__To do__. Set down the data again word for word. Skip any pictures.

__Excerpted data__.
=-=-=
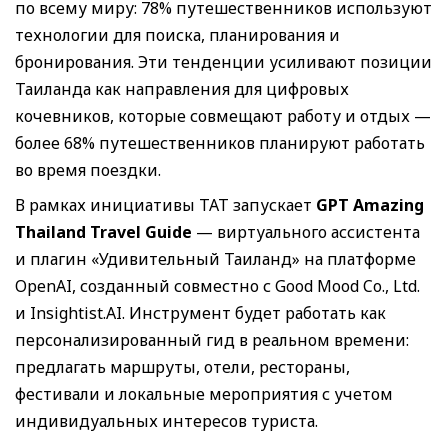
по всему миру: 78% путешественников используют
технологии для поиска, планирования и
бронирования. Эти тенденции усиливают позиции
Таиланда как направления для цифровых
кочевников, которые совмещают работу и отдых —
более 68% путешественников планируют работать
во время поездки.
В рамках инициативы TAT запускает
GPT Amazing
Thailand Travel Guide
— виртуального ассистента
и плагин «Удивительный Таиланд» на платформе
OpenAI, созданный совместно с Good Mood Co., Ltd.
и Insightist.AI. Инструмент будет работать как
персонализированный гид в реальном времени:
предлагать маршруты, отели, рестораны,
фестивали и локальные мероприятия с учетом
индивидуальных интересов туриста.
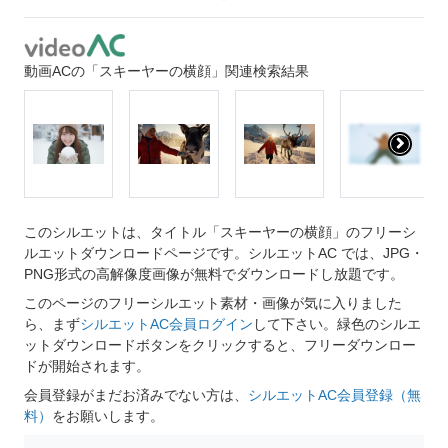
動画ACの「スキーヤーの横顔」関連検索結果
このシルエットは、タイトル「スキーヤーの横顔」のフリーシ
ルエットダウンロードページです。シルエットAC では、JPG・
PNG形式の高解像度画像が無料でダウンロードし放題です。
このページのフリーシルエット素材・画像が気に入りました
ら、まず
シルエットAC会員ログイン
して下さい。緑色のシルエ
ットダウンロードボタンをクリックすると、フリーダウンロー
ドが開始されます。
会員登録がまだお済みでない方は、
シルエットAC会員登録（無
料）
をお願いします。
=-=-=
__Reply__.
по всему миру: 78% путешественников используют
технологии для поиска, планирования и
бронирования. Эти тенденции усиливают позиции
Таиланда как направления для цифровых
кочевников, которые совмещают работу и отдых —
более 68% путешественников планируют работать
во время поездки.
В рамках инициативы TAT запускает
GPT Amazing
Thailand Travel Guide
— виртуального ассистента
и плагин «Удивительный Таиланд» на платформе
OpenAI, созданный совместно с Good Mood Co., Ltd.
и Insightist.AI. Инструмент будет работать как
персонализированный гид в реальном времени:
предлагать маршруты, отели, рестораны,
фестивали и локальные мероприятия с учетом
индивидуальных интересов туриста.
動画ACの「スキーヤーの横顔」関連検索結果
このシルエットは、タイトル「スキーヤーの横顔」のフリーシ
ルエットダウンロードページです。シルエットAC では、JPG・
PNG形式の高解像度画像が無料でダウンロードし放題です。
このページのフリーシルエット素材・画像が気に入りました
ら、まず
シルエットAC会員ログイン
して下さい。緑色のシルエ
ットダウンロードボタンをクリックすると、フリーダウンロー
ドが開始されます。
会員登録がまだお済みでない方は、
シルエットAC会員登録（無
料）
をお願いします。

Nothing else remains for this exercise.